I have used "The O-Ring Store", they have a wide selection of sizes and types of rubber. Fast shipping.
-Mark


----------



## James K (Aug 22, 2020)

Thanks for the input guys. This is my project. If anyone has any information as to things to look for or pointers on how to get this back together, I'm all ears.

James k


----------



## James K (Aug 22, 2020)

more


----------



## WEL0058 (Sep 22, 2020)

Wow James - Sorry your father did not get to enjoy running the lathe.

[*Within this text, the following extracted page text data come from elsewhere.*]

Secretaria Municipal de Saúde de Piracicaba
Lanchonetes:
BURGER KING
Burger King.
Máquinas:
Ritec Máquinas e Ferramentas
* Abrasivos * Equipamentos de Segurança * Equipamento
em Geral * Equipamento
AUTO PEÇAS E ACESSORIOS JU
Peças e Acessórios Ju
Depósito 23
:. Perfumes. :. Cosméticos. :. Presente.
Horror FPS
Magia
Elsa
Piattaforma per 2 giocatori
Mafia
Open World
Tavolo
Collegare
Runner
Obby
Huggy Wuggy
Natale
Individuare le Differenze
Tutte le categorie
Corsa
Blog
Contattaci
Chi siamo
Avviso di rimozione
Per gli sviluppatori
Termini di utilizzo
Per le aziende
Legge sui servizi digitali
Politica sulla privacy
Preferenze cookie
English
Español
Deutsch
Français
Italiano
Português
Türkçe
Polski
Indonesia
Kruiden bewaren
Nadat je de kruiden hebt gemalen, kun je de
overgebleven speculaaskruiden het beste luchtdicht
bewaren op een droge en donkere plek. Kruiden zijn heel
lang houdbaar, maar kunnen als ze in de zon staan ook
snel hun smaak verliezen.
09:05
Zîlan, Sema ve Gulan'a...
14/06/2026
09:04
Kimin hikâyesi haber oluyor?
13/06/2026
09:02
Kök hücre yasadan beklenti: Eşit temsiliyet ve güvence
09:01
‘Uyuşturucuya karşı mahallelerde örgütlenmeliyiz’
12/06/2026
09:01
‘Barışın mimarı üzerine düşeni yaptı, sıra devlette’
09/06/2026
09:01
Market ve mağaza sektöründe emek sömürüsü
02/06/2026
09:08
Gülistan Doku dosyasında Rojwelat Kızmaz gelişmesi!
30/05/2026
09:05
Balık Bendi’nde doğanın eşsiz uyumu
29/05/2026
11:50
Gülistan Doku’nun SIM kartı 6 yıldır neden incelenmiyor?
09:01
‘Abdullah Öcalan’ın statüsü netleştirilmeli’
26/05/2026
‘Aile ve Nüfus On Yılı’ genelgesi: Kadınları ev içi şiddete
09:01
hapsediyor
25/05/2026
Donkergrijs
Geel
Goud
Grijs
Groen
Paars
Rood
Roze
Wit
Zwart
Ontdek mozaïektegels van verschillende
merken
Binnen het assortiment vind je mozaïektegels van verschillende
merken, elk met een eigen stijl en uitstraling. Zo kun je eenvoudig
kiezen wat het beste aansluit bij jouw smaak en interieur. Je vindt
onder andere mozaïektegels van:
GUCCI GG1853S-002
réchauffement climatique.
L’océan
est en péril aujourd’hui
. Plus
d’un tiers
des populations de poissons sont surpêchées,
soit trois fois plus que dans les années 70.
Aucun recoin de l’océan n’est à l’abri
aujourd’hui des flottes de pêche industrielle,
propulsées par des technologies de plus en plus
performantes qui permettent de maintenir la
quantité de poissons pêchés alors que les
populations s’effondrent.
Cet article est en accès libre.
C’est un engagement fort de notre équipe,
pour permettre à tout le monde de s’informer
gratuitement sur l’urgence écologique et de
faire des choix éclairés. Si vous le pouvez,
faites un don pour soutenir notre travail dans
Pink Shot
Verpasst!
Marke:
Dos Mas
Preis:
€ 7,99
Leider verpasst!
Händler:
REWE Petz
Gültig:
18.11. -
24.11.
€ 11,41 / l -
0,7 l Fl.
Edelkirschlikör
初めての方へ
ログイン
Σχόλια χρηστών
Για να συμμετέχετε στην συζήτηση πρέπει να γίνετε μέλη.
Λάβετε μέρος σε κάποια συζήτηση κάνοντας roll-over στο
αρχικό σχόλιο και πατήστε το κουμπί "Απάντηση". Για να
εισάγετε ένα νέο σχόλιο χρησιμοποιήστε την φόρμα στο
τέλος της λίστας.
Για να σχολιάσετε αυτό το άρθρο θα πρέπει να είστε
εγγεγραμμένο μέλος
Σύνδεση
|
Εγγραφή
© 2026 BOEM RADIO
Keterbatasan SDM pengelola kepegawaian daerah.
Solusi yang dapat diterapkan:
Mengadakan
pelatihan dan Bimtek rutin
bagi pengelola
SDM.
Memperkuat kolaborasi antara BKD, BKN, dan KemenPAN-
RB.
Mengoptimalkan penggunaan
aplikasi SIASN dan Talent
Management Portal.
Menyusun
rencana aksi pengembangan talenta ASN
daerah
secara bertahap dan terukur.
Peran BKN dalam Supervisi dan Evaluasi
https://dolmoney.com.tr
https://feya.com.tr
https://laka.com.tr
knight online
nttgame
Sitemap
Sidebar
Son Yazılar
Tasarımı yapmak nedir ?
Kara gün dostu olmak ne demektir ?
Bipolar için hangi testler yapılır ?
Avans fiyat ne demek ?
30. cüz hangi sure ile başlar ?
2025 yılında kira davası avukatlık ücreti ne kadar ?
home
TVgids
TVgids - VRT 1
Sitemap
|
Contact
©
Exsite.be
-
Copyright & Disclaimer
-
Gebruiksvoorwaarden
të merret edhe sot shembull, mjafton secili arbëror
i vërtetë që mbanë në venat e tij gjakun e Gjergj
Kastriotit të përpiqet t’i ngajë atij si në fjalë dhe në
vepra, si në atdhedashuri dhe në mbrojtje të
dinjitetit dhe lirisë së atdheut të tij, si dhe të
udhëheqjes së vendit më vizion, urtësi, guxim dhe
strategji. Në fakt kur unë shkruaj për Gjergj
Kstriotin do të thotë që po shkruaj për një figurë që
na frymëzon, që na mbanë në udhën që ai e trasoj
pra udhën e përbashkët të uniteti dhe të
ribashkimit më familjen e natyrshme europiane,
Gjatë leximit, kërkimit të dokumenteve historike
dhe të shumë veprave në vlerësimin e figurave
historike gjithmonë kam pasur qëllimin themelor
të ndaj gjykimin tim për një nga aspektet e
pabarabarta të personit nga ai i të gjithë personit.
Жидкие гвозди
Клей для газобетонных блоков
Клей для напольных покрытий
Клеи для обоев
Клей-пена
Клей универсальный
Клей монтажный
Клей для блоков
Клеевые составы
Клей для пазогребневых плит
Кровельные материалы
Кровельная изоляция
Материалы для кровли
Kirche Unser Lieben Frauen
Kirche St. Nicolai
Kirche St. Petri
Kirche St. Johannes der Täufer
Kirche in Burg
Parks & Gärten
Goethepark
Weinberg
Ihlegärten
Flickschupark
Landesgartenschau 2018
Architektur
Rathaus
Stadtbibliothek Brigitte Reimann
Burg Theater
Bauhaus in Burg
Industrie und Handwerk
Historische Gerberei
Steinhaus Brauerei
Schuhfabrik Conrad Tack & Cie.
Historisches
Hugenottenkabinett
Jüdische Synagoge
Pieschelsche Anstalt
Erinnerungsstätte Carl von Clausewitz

Lot of parts to sort out.  Notice different group of parts mixed together.

Do you have parts manual?

i would identify parts and group them separate boxes.  Head stock, quick change gear box, gear train, apron, etc

Keep us posted...

Bob G.


----------



## Janderso (Sep 22, 2020)

What Bob G said.
You are going to have a nice lathe when it's put together and adjusted properly. This takes some skill.
You may want to seek some guidance from a local source?
Someone familiar with this lathe.


----------



## James K (Sep 22, 2020)

Thanks guys, I do have the parts manual. It shows location and assembly diagrams with a parts list. I have reached out to clausing and they were helpful however, Many parts are discontinued. I wish I'd started this prior to auctioning off the machine shop. I could have fabricated most or all the brass/bronze bushings. Now I either buy "new" old stock parts or find someone with a lathe.. lol. I'm going to get it back together for sure, just no time line right now.


----------



## john.k (Oct 4, 2020)

Ive fixed lots if these....couple of obscure facts....the front double roller has one more roll in either front or rear ,forget which.....and rebuilders often eliminate  some of the springs in the rear roller......these bearings can seize,so never let the oil level get so low that the rear bearing runs dry.......The front bearing has an adjuster ring,best to not do it too tight straight off ,but run the lathe first and just eliminate any play(on a dial gauge),then apply a bit of preload when run in.......All the bearings will slide off if the end of the spindle is brought down on a soft wood block....never use pullers.


----------



## James K (Oct 6, 2020)

John Thanks for the advise. Do you think the Bearings will be good enough to reuse? New ones are expensive and I'm not going to be making aerospace parts. lol. I want it to be fairly accurate and usable . I think I'm more concerned with the brass/bronze bushings that seem to be on every rotating shaft from the saddle drive to the gear box's; upper and lower.  Any thoughts on that?


----------



## NC Rick (Oct 6, 2020)

James K said:


> more


Awesome project! Your father would be proud.


----------



## john.k (Oct 9, 2020)

If bearings arent marked on the thrust ends of the rollers,it will be ok.....If you replace the input shaft bushes ,be sure to cut adequate oilways ....Ive had these bearings lock up with a bang ,months after they were done ,seizure marks for lack of oil.....Also make sure the bushing oil holes line up with the cast iron case oil holes.


----------



## James K (Oct 9, 2020)

Sounds good. Now i need to make friends with someone that has a working lathe....


----------



## rwm (Oct 9, 2020)

That's a beautiful machine! I can't wait to see it back to its former glory. Watching...

View media item 97714
Robert


----------



## john.k (Oct 10, 2020)

A while ago I was given  one of these.....catch was its in pieces ,and the pieces may be spread between three (or more) locations.......First pickup was relatively uneventful ,if you discount having an iron beam barely miss the sons company car,and the sons wife giving us an earfull for leaving the lathe bed under her kitchen window for 10 years......Second location ,no dramas ,but parts of two other lathes there too...ended up with parts that didnt belong ...and still the leadscrew and the spindle sliding piece with the grooves in it.missing......Third location was a challenge ,,,guy was a hoarder ,and had valuable old motorbikes he didnt want anyone to know about.After months of negotiation ,we got a look at his stuff ,.....he had nothing belonging to the lathe......Back to the second location ,this time came away with the leadscrew and the change slider......still some bits missing ,I had to make them.......and had a going lathe ,not 100%,but OK for a bit of effort....Fortunately the back bearing was trashed ,but the front double roller was in pieces ,but all there......Used a standard SKF taper roller in the rear .....no spring action ,no problem.


----------



## James K (Nov 8, 2022)

Got it done! I have extra gears and miscellaneous parts from a sister Lathe. I can post pics of them if anyone is interested.


----------